Mientras la zona de bares y cantinas de la calle andador Emiliano Zapata ha contado con regular presencia policial y, de vez en cuando, recorridos de efectivos de la Guardia Nacional, sobre todo los fines de semana, de noche hasta la madrugada, la que puede llamarse ‘la mejor zona’ de toda la ciudad continúa en completo abandono ya bien entrada la noche: al disminuir la afluencia de familias y de comerciantes, tanto temporales como locatarios, la alerta es la misma porque, como nunca antes incluso, es notable la ausencia de recorridos policiales e incluso de resguardo de edificios gubernamentales, como el Palacio de Cultura, el Museo Regional y por supuesto el palacio municipal, donde antes, en su parte frontal, era habitual advertir policías preventivos caminando o estando sentados en algún rincón de ese punto.
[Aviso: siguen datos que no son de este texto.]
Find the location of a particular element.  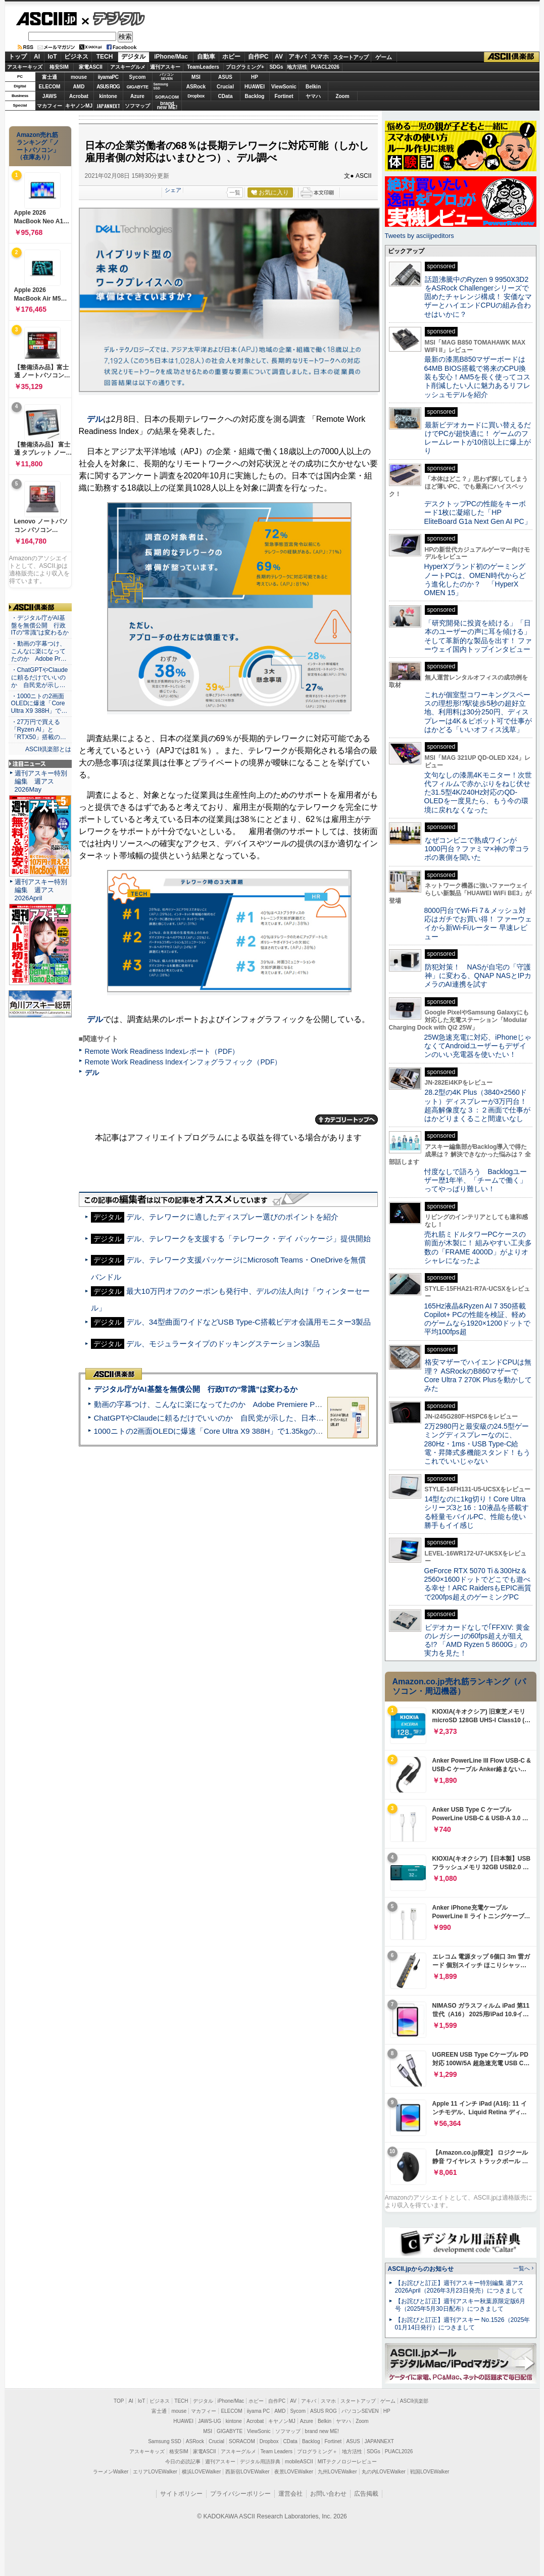

AMD is located at coordinates (79, 86).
Pero ahora, a pesar de las denuncias incluso de asaltos e intentos de incursión a establecimientos en los alrededores, hay espacios en completa obscuridad; y ya ni decir de las calles aledañas: justamente al lado del ayuntamiento, entre restaurantes y cafeterías, prevalece una obscuridad peligrosísima, propicia para la comisión de delitos que no pueden erradicarse porque, además, no se ha sabido de alguna detención o detenciones de criminales, sean ‘ratitas’ del fuero común, personas armadas o agresores como el de ayer en la mañana, que mató al joven profesor de Inglés y por quienes, de nueva cuenta, se están expresando muestras de enojo, temor al salir a las calles y reclamo a unas autoridades que continúan evidenciando fallas a la hora de trabajar por la seguridad y la pacificación públicas en Chilpancingo.
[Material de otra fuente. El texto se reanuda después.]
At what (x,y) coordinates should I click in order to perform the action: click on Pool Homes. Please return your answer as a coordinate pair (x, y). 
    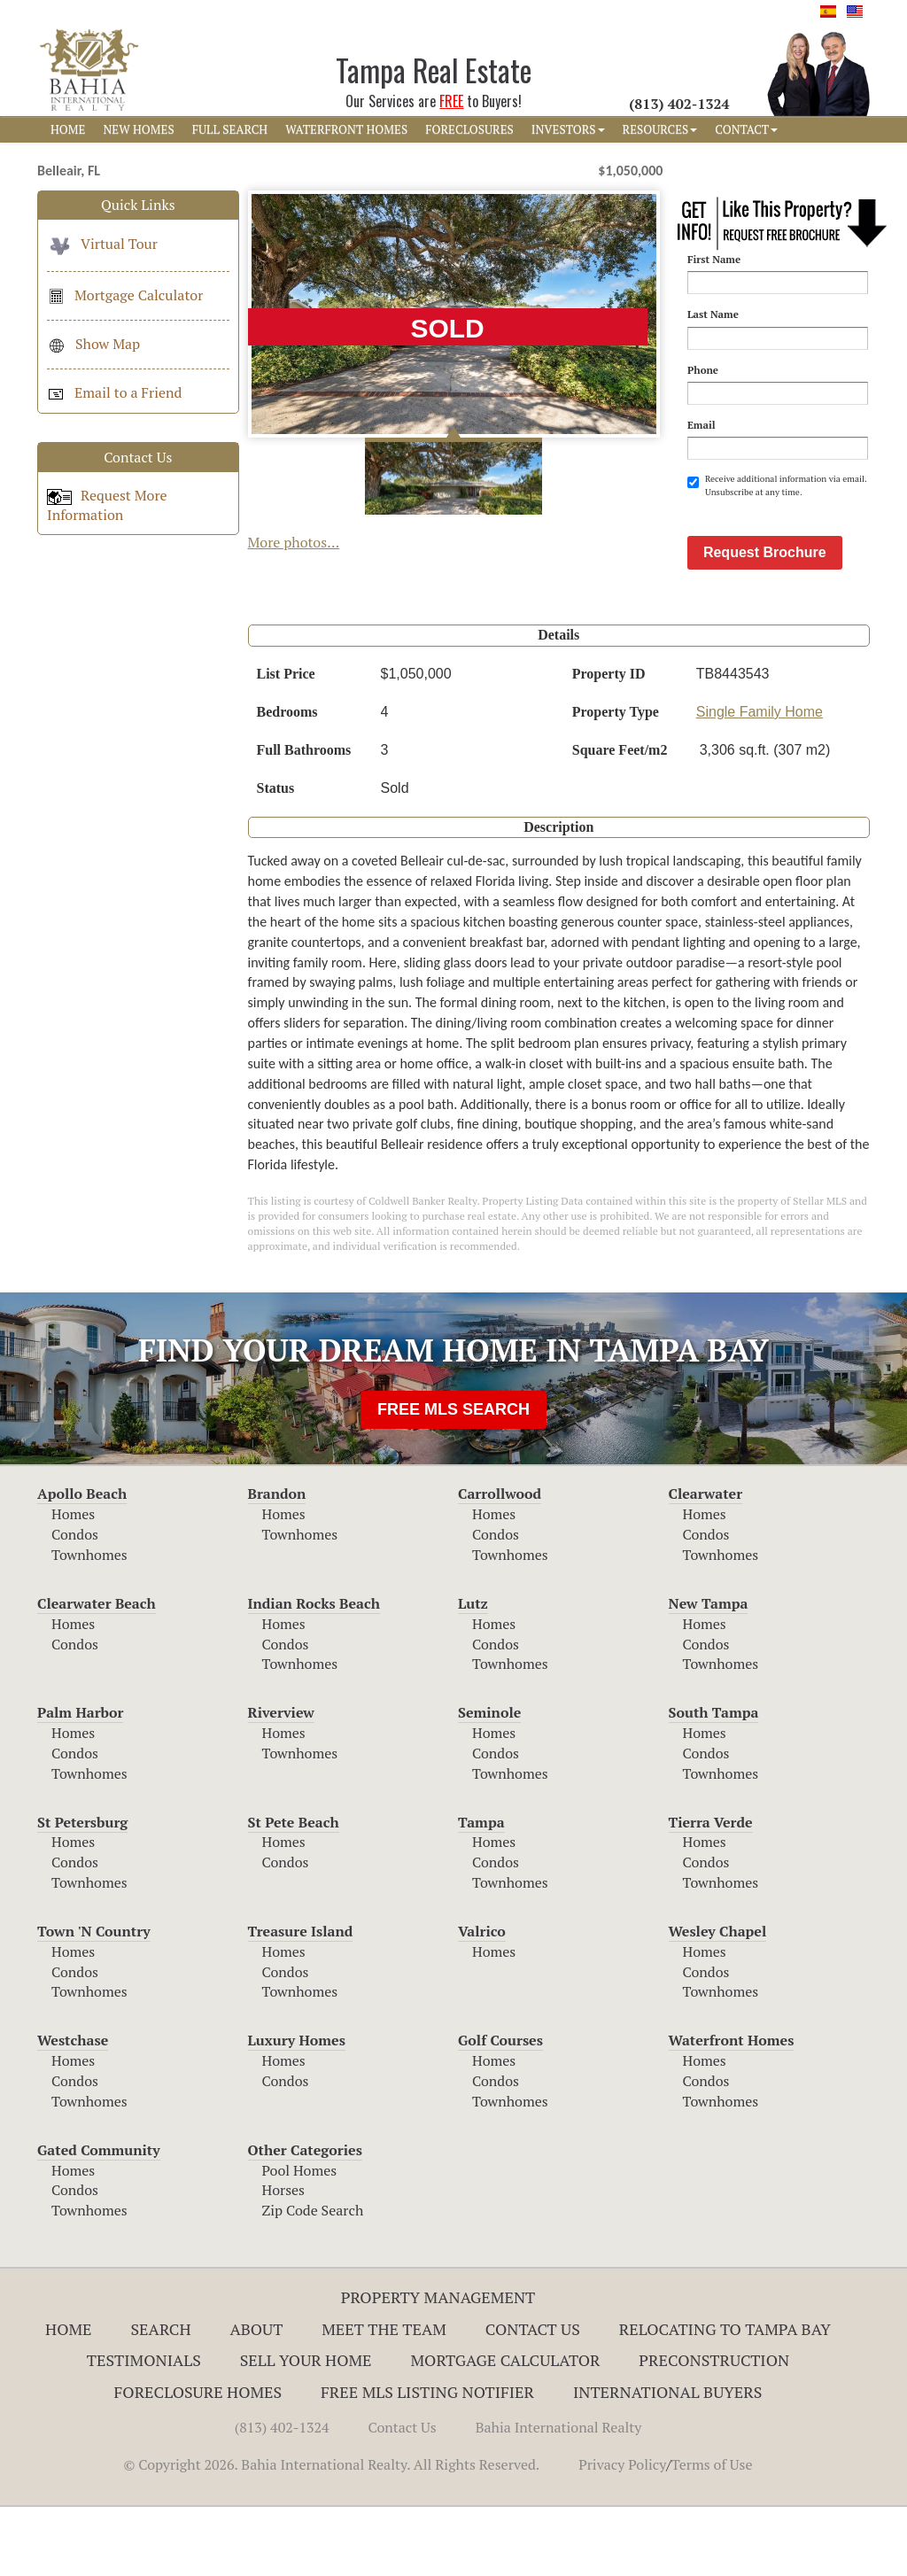
    Looking at the image, I should click on (299, 2239).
Ya que ni siquiera los vendedores de temporada, frente al Museo Regional, cuenten con presencia y recorridos de la Policía Preventiva –lo que sí se notaba en años anteriores- durante las noches y madrugadas, es muestra de la indolencia y omisión de áreas como la Secretaría de Seguridad y Protección Ciudadana del Municipio, que encabeza el policía estatal comisionado Abraham García Valente; como la regiduría de Seguridad y Protección Civil, Ernesto Franco Pérez, así como del propio alcalde sustituto Gustavo Alarcón Herrera, que sigue como intrascendente ‘ciudadano de primera’, él sí blindado a donde vaya mientras el vecinal reporte de todos los días es que el centro y el zócalo continúan al menos parcialmente a obscuras, pero en completa desatención en materia de recorridos, vigilancia y presencia policial municipal y estatal, así como federal vía la Guardia Nacional, algo grave y más cuando se percibe un aumento en la violencia que sigue dejando –como en estos recientes días- ataques a balazos, lesionados “colaterales”, luto en hogares –esta vez, en el del joven profesor Luis César- y un creciente sentimiento de indefensión y abandono por parte de autoridades sin capacidad de reacción y prevención, ni siquiera en el ‘mejor lugar’ de la capital.